Fig. 1 is an explanatory plan view schematically showing an embodiment of the present invention, Fig. 2 is a sectional view along the line X-X of Fig. 1, and Fig. 3 shows an example of the valve timing of the intake valve in the present invention. It is an explanatory diagram. Figures 4 and 5 are diagrams comparing the functions of the present invention with conventional devices, and Figure 4 shows when the throttle is fully open (A/F =
16 to 18), and FIG. 5 is a diagram showing the combustion pressure fluctuation rate. 1... Carburizer, 2, 2a, 2b... Suction pipe, 3... First intake valve, 4... Second intake valve, 5. ...Cylinder head, 5a...
... Volume part, 6 ... Exhaust valve, 7 ... Exhaust pipe, 9 ... Spark plug.

Claims (1)

[Scope of utility model registration request] In an internal combustion engine, first and second intake valves are provided at appropriate distances from each other in one cylinder part, and an intake pipe is branched from the carburetor and connected to both the first and second intake valves, respectively. , a preheating mechanism for the intake air-fuel mixture is provided only in the intake pipe connected to the second intake valve, and the shape of the volume of the cylinder head through which the air-fuel mixture sucked from both the first and second intake valves flows is changed to the second intake valve.
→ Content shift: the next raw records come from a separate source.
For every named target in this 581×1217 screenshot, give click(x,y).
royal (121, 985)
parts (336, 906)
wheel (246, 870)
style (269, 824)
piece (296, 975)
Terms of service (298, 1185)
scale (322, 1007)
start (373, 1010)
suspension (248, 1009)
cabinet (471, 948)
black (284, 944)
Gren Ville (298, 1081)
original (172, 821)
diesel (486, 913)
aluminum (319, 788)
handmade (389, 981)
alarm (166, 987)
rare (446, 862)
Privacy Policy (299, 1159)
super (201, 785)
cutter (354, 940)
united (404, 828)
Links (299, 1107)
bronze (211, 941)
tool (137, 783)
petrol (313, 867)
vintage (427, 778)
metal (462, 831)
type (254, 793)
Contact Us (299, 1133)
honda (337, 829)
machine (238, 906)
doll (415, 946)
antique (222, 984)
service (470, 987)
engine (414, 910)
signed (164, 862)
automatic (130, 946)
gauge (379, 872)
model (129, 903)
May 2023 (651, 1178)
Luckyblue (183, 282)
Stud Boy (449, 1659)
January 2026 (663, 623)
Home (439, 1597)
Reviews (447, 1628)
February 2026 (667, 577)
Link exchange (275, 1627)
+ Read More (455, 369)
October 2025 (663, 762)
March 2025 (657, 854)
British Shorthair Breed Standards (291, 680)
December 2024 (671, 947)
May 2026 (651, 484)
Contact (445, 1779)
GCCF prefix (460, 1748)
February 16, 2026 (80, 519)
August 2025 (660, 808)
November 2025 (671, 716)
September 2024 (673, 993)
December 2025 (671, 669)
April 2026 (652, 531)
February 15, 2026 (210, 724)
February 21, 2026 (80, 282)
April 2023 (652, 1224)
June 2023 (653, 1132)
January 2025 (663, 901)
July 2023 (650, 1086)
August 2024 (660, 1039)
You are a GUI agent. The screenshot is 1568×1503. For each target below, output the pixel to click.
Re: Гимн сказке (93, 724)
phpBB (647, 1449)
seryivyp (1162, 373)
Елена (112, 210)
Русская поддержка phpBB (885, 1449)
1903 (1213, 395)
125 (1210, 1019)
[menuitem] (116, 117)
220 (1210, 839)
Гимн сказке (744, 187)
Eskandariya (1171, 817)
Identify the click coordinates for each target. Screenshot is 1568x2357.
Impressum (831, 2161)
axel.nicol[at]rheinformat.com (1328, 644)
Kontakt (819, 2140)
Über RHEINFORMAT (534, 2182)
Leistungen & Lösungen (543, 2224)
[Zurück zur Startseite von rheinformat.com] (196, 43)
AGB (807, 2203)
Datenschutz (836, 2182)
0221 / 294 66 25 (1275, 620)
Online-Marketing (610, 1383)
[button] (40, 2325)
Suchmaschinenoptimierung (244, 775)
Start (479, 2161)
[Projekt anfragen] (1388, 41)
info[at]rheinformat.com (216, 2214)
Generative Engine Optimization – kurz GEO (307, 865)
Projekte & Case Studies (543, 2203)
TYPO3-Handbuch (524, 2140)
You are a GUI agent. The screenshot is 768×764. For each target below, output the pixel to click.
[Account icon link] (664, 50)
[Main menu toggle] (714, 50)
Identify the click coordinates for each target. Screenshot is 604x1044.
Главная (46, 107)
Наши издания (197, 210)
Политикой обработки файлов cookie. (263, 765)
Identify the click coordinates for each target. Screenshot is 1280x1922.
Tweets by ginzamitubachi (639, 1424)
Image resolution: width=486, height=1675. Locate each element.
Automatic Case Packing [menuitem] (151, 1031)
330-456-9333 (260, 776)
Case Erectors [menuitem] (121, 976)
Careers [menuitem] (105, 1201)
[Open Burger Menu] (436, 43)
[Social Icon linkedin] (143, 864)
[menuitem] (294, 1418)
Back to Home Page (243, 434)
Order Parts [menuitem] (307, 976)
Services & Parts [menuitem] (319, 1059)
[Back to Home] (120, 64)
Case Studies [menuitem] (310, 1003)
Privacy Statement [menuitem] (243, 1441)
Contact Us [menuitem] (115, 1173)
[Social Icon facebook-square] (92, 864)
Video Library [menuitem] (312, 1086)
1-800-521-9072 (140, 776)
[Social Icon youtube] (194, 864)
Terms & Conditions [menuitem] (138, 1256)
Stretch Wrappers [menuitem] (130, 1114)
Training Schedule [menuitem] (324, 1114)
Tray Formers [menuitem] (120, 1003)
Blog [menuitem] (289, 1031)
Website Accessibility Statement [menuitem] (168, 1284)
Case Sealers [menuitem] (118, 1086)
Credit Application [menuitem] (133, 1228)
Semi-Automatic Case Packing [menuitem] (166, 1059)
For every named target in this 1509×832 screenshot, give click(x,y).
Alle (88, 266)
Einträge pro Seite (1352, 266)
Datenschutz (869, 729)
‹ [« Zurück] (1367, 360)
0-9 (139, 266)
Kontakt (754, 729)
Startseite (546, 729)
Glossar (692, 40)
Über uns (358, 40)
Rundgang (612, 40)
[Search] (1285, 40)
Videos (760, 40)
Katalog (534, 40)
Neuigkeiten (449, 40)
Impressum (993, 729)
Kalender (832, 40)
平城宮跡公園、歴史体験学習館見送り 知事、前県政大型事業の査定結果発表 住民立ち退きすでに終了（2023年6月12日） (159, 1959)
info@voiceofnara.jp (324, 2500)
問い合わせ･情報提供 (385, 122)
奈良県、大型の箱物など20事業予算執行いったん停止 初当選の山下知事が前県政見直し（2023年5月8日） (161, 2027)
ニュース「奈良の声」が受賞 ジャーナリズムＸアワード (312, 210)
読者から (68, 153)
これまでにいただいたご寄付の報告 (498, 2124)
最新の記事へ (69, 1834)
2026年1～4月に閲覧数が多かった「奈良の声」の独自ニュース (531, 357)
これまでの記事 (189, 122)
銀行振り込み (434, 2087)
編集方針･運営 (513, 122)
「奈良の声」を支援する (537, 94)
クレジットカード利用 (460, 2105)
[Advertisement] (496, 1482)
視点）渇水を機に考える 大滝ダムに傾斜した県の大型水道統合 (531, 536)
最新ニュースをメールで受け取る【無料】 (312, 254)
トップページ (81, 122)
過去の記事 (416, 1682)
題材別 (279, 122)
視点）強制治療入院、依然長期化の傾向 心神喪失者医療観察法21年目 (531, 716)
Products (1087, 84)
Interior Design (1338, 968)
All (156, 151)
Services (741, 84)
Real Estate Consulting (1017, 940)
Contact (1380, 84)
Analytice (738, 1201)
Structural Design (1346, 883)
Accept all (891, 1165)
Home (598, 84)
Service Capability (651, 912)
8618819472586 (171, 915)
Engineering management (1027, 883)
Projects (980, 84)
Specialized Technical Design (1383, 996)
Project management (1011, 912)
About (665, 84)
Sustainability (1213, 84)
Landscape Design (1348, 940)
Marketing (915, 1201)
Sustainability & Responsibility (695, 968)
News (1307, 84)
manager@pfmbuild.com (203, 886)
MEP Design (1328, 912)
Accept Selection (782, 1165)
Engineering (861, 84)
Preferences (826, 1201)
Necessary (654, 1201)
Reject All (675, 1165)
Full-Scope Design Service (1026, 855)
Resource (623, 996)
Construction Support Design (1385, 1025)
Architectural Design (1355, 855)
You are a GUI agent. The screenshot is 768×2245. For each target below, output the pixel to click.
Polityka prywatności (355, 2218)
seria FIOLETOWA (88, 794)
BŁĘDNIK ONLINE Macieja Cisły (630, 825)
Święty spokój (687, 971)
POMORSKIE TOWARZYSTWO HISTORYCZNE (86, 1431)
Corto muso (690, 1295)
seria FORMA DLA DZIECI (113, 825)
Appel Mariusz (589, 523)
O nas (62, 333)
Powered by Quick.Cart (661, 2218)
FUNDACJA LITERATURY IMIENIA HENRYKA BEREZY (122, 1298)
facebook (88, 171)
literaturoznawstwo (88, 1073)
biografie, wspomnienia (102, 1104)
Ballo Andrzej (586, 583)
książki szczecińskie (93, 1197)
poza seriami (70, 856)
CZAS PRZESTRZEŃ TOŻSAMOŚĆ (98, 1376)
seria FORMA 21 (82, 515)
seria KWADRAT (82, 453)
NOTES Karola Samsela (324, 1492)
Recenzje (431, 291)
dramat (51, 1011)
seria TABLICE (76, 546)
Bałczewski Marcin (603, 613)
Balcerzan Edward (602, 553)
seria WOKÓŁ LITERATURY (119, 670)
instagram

The non-preheated air-fuel mixture taken in from the second intake valve flows almost directly into the upper part of the piston, but the preheated air-fuel mixture taken in from the second intake valve changes its flow direction and flows toward the upper part of the piston while being subjected to flow resistance. The valve timing of the second intake valve is set to be significantly delayed so that it starts opening in the latter half of the opening period of the first intake valve and closes after a predetermined time delay after the first intake valve closes. An air supply system for an internal combustion engine, characterized in that an ignition plug is disposed at a position midway through the inflow of the preheated air-fuel mixture toward the piston from the second intake valve.